VICTORIA — Ending the temporary foreign worker program won’t solve “deep structural problems” with housing and other issues in British Columbia, while it would create “problematic consequences” for labour availability, an immigration expert says.
Irene Bloemraad, co-director of the centre for migration studies at the University of British Columbia, said calls to scrap or reform the worker’s program are an “easy way” to distract from a lack of affordable housing and other woes.
“If tomorrow, there was not a single additional temporary worker or temporary student who arrived in British Columbia, would housing prices magically go down and would we suddenly have fully staffed ERs?” she asked. “I think the answer would be no.”

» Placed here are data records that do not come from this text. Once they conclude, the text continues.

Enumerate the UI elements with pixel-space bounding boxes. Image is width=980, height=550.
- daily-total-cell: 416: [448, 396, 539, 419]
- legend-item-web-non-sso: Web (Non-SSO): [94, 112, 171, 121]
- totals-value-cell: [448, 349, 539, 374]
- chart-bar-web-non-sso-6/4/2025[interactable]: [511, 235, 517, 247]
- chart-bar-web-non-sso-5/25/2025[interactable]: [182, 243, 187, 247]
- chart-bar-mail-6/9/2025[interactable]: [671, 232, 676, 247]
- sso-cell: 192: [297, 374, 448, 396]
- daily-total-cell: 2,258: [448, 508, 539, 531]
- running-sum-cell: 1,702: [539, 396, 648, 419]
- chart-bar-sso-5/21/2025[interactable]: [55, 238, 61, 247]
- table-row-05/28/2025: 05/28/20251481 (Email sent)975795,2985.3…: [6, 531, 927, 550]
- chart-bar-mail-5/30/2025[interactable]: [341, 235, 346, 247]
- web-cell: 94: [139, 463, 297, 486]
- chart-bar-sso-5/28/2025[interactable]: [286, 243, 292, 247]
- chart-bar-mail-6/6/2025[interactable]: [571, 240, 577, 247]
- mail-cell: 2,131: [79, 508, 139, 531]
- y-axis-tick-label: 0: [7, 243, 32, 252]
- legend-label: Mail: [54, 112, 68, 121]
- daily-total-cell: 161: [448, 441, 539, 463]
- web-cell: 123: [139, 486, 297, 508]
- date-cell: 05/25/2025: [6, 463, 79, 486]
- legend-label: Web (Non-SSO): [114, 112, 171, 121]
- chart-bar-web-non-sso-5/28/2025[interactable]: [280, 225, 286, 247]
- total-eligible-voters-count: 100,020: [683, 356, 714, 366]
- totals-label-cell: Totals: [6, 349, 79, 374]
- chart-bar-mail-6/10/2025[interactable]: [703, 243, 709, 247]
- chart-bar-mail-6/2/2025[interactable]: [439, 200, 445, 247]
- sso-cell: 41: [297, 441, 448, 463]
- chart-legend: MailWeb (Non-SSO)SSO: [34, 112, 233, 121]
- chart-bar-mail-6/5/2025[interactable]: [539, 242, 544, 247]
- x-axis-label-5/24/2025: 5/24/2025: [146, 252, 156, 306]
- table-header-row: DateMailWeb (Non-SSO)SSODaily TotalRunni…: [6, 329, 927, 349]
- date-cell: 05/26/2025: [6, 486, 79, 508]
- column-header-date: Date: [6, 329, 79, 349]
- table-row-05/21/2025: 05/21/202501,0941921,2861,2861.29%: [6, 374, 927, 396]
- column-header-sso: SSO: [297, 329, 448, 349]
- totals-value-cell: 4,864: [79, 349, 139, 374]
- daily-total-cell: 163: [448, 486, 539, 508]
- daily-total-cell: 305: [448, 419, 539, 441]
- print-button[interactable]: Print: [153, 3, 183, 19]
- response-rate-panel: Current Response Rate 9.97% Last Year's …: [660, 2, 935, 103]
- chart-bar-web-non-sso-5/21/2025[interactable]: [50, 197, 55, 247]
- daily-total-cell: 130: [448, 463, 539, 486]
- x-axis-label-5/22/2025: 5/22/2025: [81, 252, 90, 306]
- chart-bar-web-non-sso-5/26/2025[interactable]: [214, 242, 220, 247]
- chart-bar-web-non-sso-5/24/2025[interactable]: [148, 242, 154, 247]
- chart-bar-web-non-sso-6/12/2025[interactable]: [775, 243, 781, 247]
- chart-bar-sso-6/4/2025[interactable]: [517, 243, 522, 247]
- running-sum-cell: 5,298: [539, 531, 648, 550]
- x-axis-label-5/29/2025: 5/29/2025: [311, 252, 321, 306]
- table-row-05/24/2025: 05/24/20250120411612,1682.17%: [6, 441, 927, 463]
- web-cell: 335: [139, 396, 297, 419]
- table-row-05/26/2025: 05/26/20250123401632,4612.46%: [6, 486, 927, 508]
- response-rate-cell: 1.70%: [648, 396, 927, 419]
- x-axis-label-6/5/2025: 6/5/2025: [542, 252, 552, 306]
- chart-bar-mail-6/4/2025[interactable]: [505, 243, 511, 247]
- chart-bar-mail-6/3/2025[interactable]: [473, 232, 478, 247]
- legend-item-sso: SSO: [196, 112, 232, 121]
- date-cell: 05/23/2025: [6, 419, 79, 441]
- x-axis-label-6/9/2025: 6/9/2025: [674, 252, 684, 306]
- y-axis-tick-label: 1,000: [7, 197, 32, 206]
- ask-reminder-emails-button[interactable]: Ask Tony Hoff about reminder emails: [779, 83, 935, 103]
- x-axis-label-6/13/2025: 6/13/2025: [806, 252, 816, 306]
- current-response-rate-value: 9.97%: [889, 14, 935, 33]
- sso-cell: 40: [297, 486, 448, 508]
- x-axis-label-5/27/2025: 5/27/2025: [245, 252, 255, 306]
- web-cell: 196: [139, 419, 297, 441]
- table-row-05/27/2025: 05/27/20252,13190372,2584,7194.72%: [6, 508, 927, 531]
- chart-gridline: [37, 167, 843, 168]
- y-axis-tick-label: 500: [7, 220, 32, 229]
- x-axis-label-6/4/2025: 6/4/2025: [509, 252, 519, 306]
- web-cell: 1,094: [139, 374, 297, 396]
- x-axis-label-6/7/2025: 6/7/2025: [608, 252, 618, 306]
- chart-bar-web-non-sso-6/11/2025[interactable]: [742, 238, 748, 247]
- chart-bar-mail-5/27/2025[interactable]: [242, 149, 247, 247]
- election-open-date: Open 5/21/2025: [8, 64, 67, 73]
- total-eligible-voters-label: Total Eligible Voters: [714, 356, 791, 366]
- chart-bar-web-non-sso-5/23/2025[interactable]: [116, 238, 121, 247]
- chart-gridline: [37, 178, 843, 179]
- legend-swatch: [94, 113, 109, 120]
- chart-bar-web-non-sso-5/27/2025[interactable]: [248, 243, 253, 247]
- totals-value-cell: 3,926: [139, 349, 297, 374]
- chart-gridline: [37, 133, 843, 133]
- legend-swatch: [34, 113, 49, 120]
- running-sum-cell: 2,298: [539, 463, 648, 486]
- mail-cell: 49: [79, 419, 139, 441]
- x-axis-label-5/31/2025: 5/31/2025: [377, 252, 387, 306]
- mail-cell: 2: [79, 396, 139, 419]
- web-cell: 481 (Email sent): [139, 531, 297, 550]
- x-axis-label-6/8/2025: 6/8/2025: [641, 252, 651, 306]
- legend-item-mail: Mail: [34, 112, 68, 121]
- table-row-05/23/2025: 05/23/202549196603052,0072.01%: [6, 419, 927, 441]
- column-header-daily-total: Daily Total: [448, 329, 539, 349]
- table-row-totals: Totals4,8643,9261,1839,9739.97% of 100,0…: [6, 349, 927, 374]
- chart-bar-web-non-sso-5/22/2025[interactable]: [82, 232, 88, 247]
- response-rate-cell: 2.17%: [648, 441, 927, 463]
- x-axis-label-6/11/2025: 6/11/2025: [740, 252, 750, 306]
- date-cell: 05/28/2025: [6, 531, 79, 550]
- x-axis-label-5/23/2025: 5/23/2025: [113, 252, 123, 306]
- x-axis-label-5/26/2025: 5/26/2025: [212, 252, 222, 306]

Her remarks come after Premier David Eby and federal Opposition Leader Pierre Poilievre both suggested axing the program this week, linking it to youth unemployment and other problems.
“It’s an interesting alignment that we currently have two parties on what some people would say are opposite ends of the spectrum, saying a similar thing,” Bloemraad said.
The alignment “speaks to the fact that the Canadian public is worried” about this issue, she said.
“I would also say, however, that focusing on immigrants is an easy way, to be totally frank, to turn the attention away from deep structural problems such as a lack of affordable housing,” she said.
She added that building affordable housing takes time, and there would be “other problematic consequences” if temporary foreign workers or international students were to disappear tomorrow.
Eby acknowledged the need for temporary foreign workers in agriculture, but Bloemraad said B.C. also needs them in housing construction.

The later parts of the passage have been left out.